Monday, 10 January 2011

Sic Alps – Napa Asylum (Drag City)


After Brian Jonestown Massacre and Dig! and everyone thinking ‘That was totally relevant and changed the face of re-hashed sixties garage pop forever!’, I’m sure music fans wondered if we’d be spared anymore lo-fi whiney hipster indie posing as something far more interesting. Then the Black Keys happened and managed to fool people into thinking it was possible to release a record which evoked old time rock and roll whilst being vital in the new millennia. Sic Alps are not the Black Keys. They have, since their rise to (somewhat) fame in 2009 been making waves in circles of people who wear skin tight flares and read Shindig/ smoke crack and pretend not to read Vice. But outside of revivalists and trend seekers, I can’t see TWENTY-TWO track album Napa Asylum making any waves. It is indulgent, pretentious, ridiculously, needlessly, long, and sounds like a slightly less-good version of any number of other things: Ariel Pink if they were less weird and fun, Thee Oh Sees if they weren’t Pink and Brown with a fuzzy sixties vibe...

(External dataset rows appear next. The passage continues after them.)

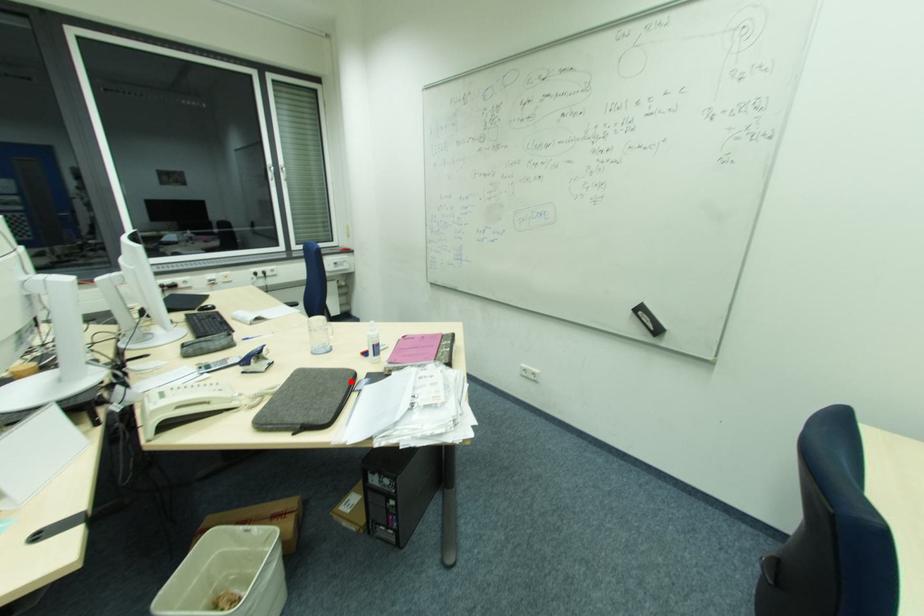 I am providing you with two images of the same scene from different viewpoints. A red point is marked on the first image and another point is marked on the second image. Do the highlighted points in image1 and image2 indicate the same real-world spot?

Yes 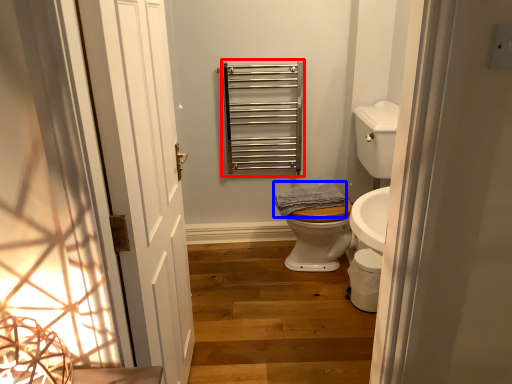 Question: Which point is closer to the camera, balustrade (highlighted by a red box) or material (highlighted by a blue box)?

Choices:
 (A) balustrade
 (B) material

Answer: (B) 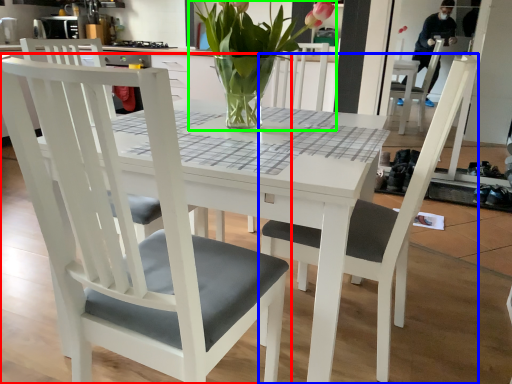 Question: Which object is the farthest from chair (highlighted by a red box)? Choose among these: chair (highlighted by a blue box) or houseplant (highlighted by a green box).

Choices:
 (A) chair
 (B) houseplant

Answer: (B) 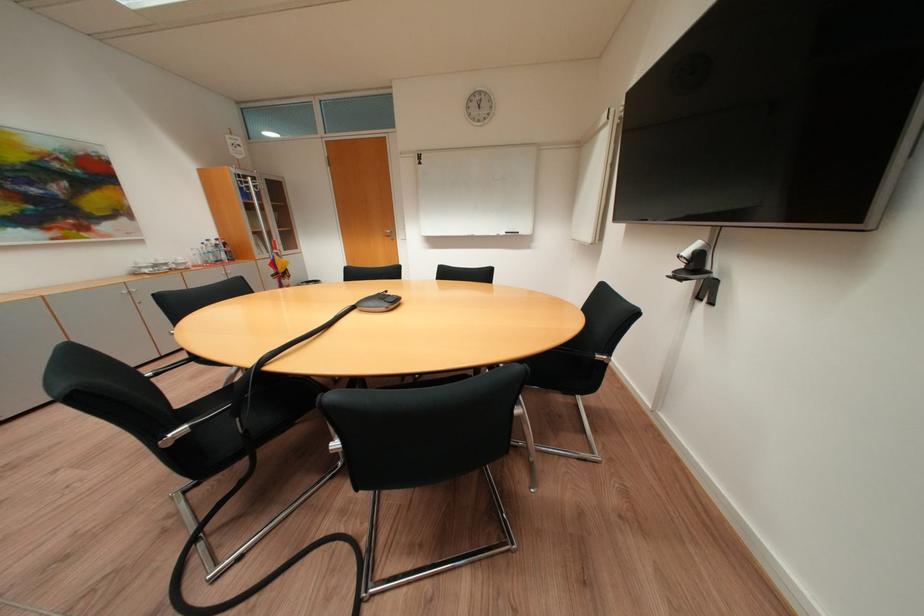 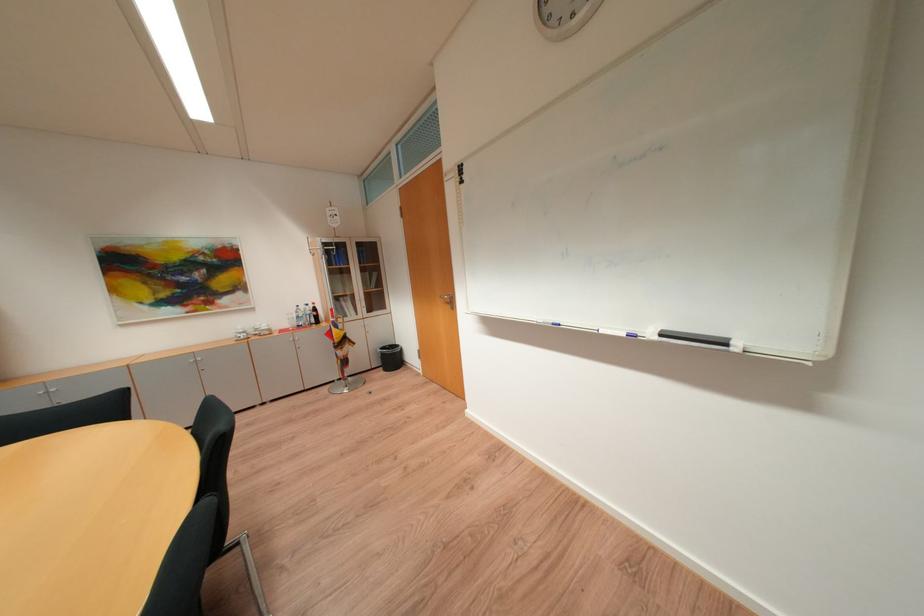 Where in the second image is the point corresponding to the point at 164,267 from the first image?

(264, 331) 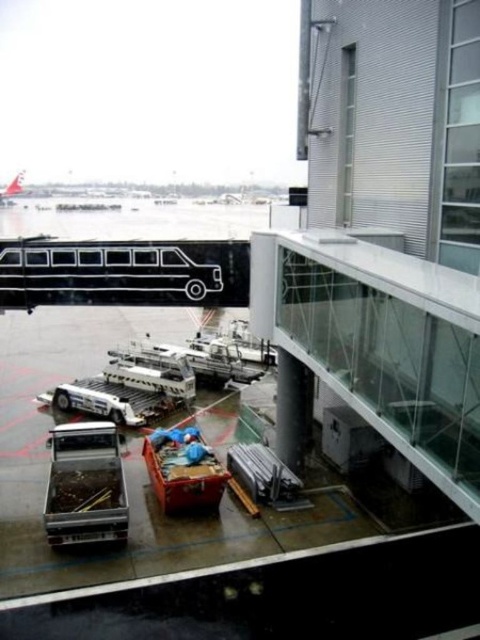 You are a baggage handler at the airport and need to move a 300 foot long cargo container from the black matte bus at upper left to the white glossy airplane at upper left. Is there enough space between them to maneuver the cargo container without any obstruction?

The black matte bus at upper left and the white glossy airplane at upper left are 302.13 feet apart. Since the cargo container is 300 feet long, there is enough space between them to maneuver the cargo container without obstruction.

You are standing at the glass walkway with metal railings in the airport terminal and want to board the airplane via the jet bridge. There is a black matte bus at upper left blocking your path. Is the bus close enough to the camera for you to have to move it before proceeding?

The black matte bus at upper left is 18.74 meters from the camera, which is a considerable distance away. Since it is not obstructing your immediate path to the jet bridge, you likely do not need to move it before proceeding. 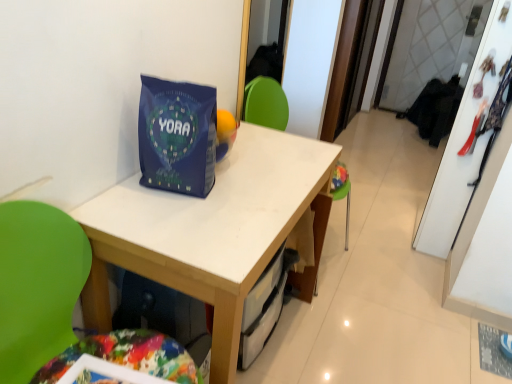 The width and height of the screenshot is (512, 384). Describe the element at coordinates (177, 136) in the screenshot. I see `blue matte gift bag at center` at that location.

The width and height of the screenshot is (512, 384). What are the coordinates of `green plastic chair at center` in the screenshot? It's located at (38, 285).

From a real-world perspective, is blue matte gift bag at center under green plastic chair at center?

Incorrect, from a real-world perspective, blue matte gift bag at center is higher than green plastic chair at center.

Is there a large distance between blue matte gift bag at center and green plastic chair at center?

They are positioned close to each other.

From the image's perspective, is blue matte gift bag at center above green plastic chair at center?

Correct, blue matte gift bag at center appears higher than green plastic chair at center in the image.

Is green plastic chair at center in front of or behind blue matte gift bag at center in the image?

Clearly, green plastic chair at center is in front of blue matte gift bag at center.

Considering the sizes of green plastic chair at center and blue matte gift bag at center in the image, is green plastic chair at center bigger or smaller than blue matte gift bag at center?

Clearly, green plastic chair at center is larger in size than blue matte gift bag at center.

Is green plastic chair at center taller or shorter than blue matte gift bag at center?

In the image, green plastic chair at center appears to be taller than blue matte gift bag at center.

Is green plastic chair at center turned away from blue matte gift bag at center?

green plastic chair at center does not have its back to blue matte gift bag at center.

Who is bigger, white matte table at center or green plastic chair at center?

Bigger between the two is white matte table at center.

Is white matte table at center directly adjacent to green plastic chair at center?

No, white matte table at center is not next to green plastic chair at center.

From a real-world perspective, between white matte table at center and green plastic chair at center, who is vertically lower?

In real-world perspective, white matte table at center is lower.

From the image's perspective, which one is positioned lower, blue matte gift bag at center or white matte table at center?

From the image's view, white matte table at center is below.

Is blue matte gift bag at center turned away from white matte table at center?

No, blue matte gift bag at center is not facing the opposite direction of white matte table at center.

Which is more to the right, blue matte gift bag at center or white matte table at center?

white matte table at center.

Is point (2, 242) behind point (330, 165)?

No, (2, 242) is closer to viewer.

Considering the sizes of green plastic chair at center and white matte table at center in the image, is green plastic chair at center taller or shorter than white matte table at center?

Clearly, green plastic chair at center is taller compared to white matte table at center.

Consider the image. From the image's perspective, is green plastic chair at center beneath white matte table at center?

Correct, green plastic chair at center appears lower than white matte table at center in the image.

Consider the image. Measure the distance from green plastic chair at center to white matte table at center.

green plastic chair at center and white matte table at center are 32.58 centimeters apart.

What's the angular difference between white matte table at center and blue matte gift bag at center's facing directions?

13.8 degrees.

Considering the sizes of objects white matte table at center and blue matte gift bag at center in the image provided, who is thinner, white matte table at center or blue matte gift bag at center?

With smaller width is blue matte gift bag at center.

Is white matte table at center further to camera compared to blue matte gift bag at center?

No, white matte table at center is closer to the viewer.

I want to click on chair that appears in front of the blue matte gift bag at center, so click(x=38, y=285).

Where is `gift bag above the green plastic chair at center (from the image's perspective)`? Image resolution: width=512 pixels, height=384 pixels. gift bag above the green plastic chair at center (from the image's perspective) is located at coordinates (177, 136).

Based on their spatial positions, is blue matte gift bag at center or green plastic chair at center further from white matte table at center?

green plastic chair at center is further to white matte table at center.

Looking at the image, which one is located closer to green plastic chair at center, white matte table at center or blue matte gift bag at center?

white matte table at center is positioned closer to the anchor green plastic chair at center.

Based on their spatial positions, is blue matte gift bag at center or white matte table at center further from green plastic chair at center?

blue matte gift bag at center.

Looking at the image, which one is located further to white matte table at center, green plastic chair at center or blue matte gift bag at center?

green plastic chair at center is further to white matte table at center.

When comparing their distances from blue matte gift bag at center, does green plastic chair at center or white matte table at center seem closer?

Based on the image, white matte table at center appears to be nearer to blue matte gift bag at center.

Which object lies further to the anchor point blue matte gift bag at center, white matte table at center or green plastic chair at center?

green plastic chair at center.

Identify the location of table that lies between blue matte gift bag at center and green plastic chair at center from top to bottom. (213, 231). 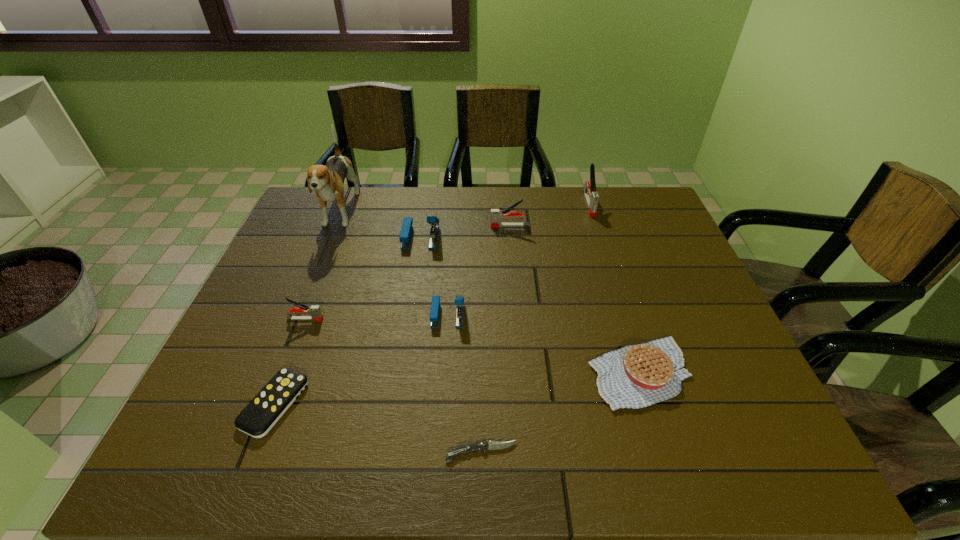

If this album was ten tracks long, I might have found myself wanting to give it a little more credit. On Trip Train they manage to jam themselves into a noise band, and for a couple of minutes Napa Asylum gets fun. The general dirge of the album peaks in a few other places including airy summertime pop hits Cement Surfboard and Ball of Fame. Meter Man is Beatles-style nonsensical psych-rock that Las and Dums its way into your heart momentarily, and Occult Display has a rich authenticity the rest of the album seems to fall short of. But these are lost amongst the tirade of pastiche you have to wade through like lumpy custard that’s been lying around since 1966. Final track Nathan Livingston Maddox was my favourite, but that might have been purely because I’d had to sit through twenty-one other tracks of ‘so fucking fragile and indie my voice might crack in a minute’ vocals and the last track was a sweet release similar to the end of a school day, or trip to Dignitas. If you have got this far and are still intrigued to hear Napa Asylum, why not try their 2008 release U.S. EZ first, it is a more concise, enjoyable, and fundamentally shorter release.